Todd Solomon, Ph.D.
Clinical Neuropsychology Fellow
Location: 72 E. concord Street, Robinson Complex, Suite 7800
Dr. Solomon completed his bachelor’s degree at St. Lawrence University and earned his PhD from New York University in the Department of Applied Psychology with a specialty in Clinical Neuropsychology. While at NYU, Dr. Solomon undertook clinical training at NYU School of Medicine’s Aging and Dementia Center, Cornell Weill’s Dept. of Neurology and Columbia University’s Comprehensive Epilepsy Center. He completed his clinical internship at The Memory Clinic with a specialty in the neuropsychology of aging and dementia. In 2013, he joined the department of Neurology at Boston University School of Medicine as a postdoctoral fellow in clinical neuropsychology. He is a member of the BU Alzheimer’s Disease Center (ADC) and the Center for Chronic Traumatic Encephalopathy (CTE) and continues to evaluate patients clinically.
Dr. Solomon’s current research focuses on developing and evaluating neuropsychological instruments for the clinical screening of Alzheimer’s disease, Mild Cognitive Impairment and other dementia’s using computer and tablet based evaluations. He is also interested in the application and utility of neuropsychological screening instruments for dementia in primary care settings. Dr. Solomon has also completed work relating to the neurocognitive deficits related to HIV and substance abuse. He is mentored by Dr. Andrew Budson, Dr. Bob Stern and Dr. Ann McKee and was formally mentored by Dr. Perry Halkitis.
CTE Center Role:
Dr. Solomon is responsible for collecting data through clinical interviews with family members and other caregivers of deceased athletes who donate their brains to the center. By evaluating their medical, psychiatric and neurological history, a better understanding of potential risk factors, clinical course of disease and clinicopathologic correlations are being developed.
Dr. Solomon is a member of the ADC’s clinical Core. He is responsible for evaluating and presenting neuropsychological data associated with all clinical evaluations at the ADC’s weekly consensus meeting as well as participating in the consensus diagnosis of center patients.

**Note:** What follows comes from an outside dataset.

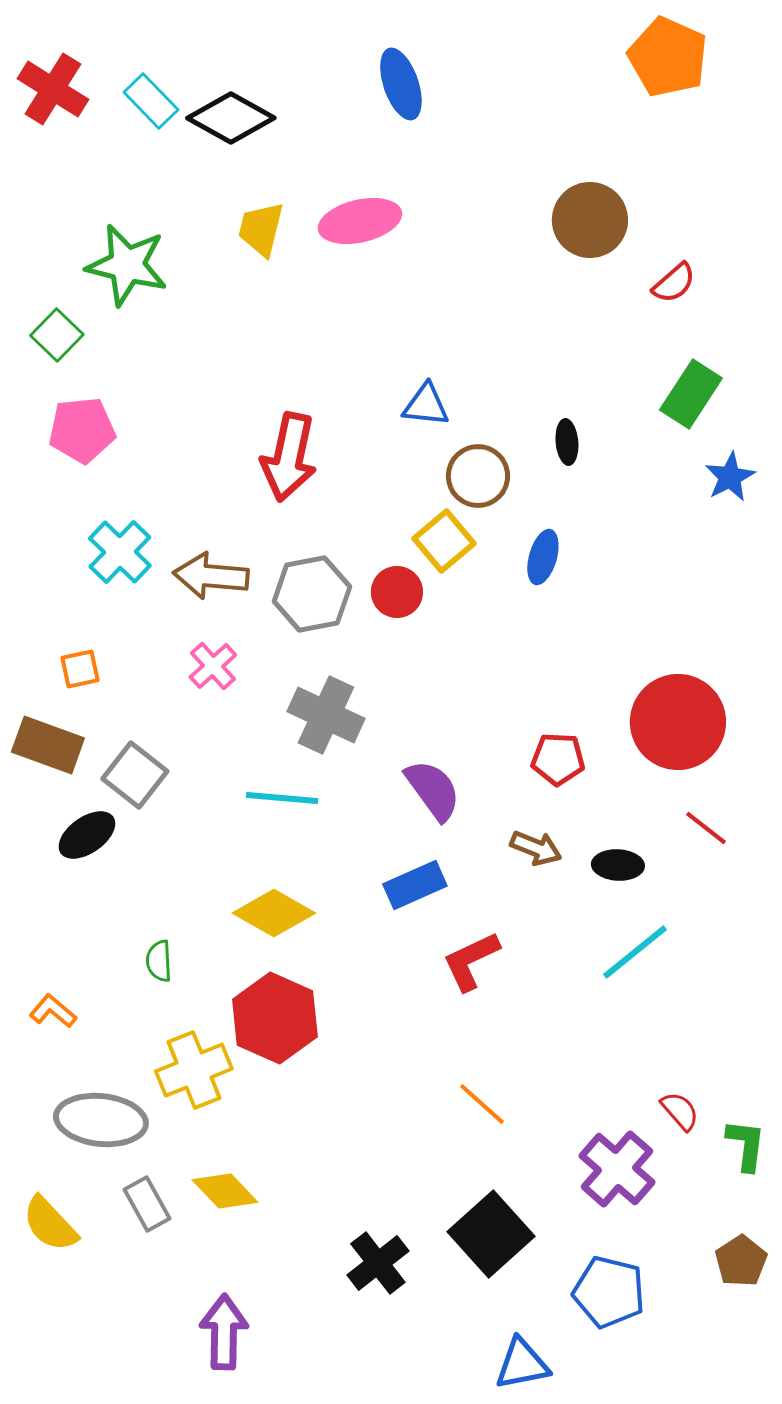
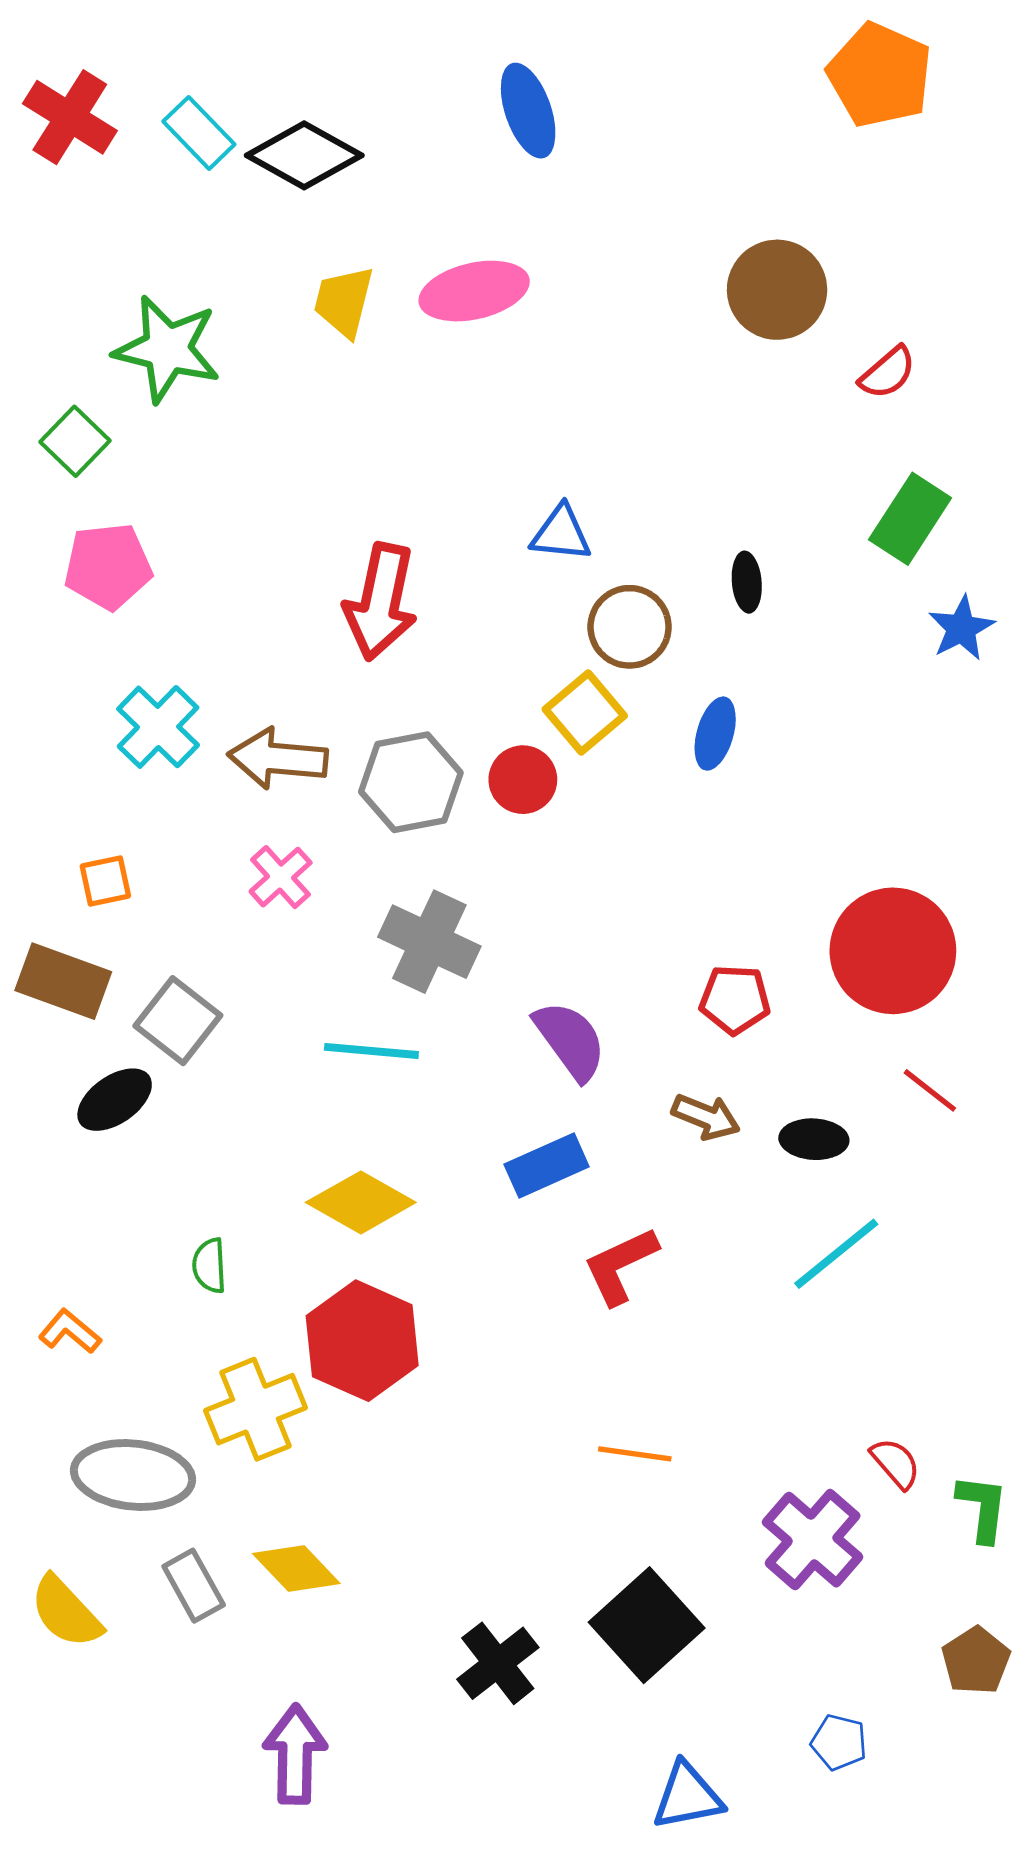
orange line: (482, 1104) -> (635, 1454), turned -34
blue pentagon: (609, 1292) -> (839, 1742), moved, size x0.6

As part of his fellowship, Dr. Solomon was awarded the NIH T32 National Research Service Award. While completing his graduate training, Dr. Solomon received an NIH TL1 fellowship in Clinical and Translational Research. He also received the NYU Department of Applied Psychology Outstanding Research Award and the Doctoral Student Teaching Excellence Award. He was nominated for the 2013 Steinhardt School Outstanding Dissertation Award and received the APA’s National Psychologist Trainee Credentialing Scholarship.
Solomon, T.M., Debrois, G., Budson A.E., Mirkovic, N., Murphy, C., & Solomon, P.R. (in press). Correlational Analysis of Five Commonly Used Measures of Cognitive Functioning and Mental Status: An Update. American Journal of Alzheimer’s disease & Other Disorders.
Solomon, T.M., Vassey, E., Budson, A. (in press). Ask the experts: Alzheimer’s disease: Screening & Diagnosis. London: Future Science Group.
Kupprat, S. A., Halkitis, P. N., Pérez-Figueroa, R., Solomon, T. M., Ashman, T., Kingdon, M. J., & Levy, M. D. (2013). Age-and education-matched comparison of aging HIV+ men who have sex with men to general population on common neuropsychological assessments. Journal of health psychology, 1359105313509844.
Solomon, T.M., & Halkitis, P.N. (2008). Cognitive Executive Functioning in Relation to HIV Medication Adherence among Gay, Bisexual, and Other Men who have Sex with Men. Aids & Behavior, 12(1) 66-78.
Homer, B.D., Solomon, T.M., Moeller, R. W., Macia, A., DeRaleau, L. & Halkitis, P.N. (2008) Methamphetamine Abuse and Impairment of Social Functioning: A Review of the Underlying Neurophysiological Causes and Behavioral Implications. Psychological Bulletin, 134(2) 301-310.
Gallo, D. A., Shahid, K.R., Olson, M.A., Solomon, T.M., Schacter, D.L., & Budson, A.E. (2006). Overdependence on degraded gist memory in Alzheimer’s disease: Evidence from the DRM blocking effect. Neuropsychology, 20(6), 625-32.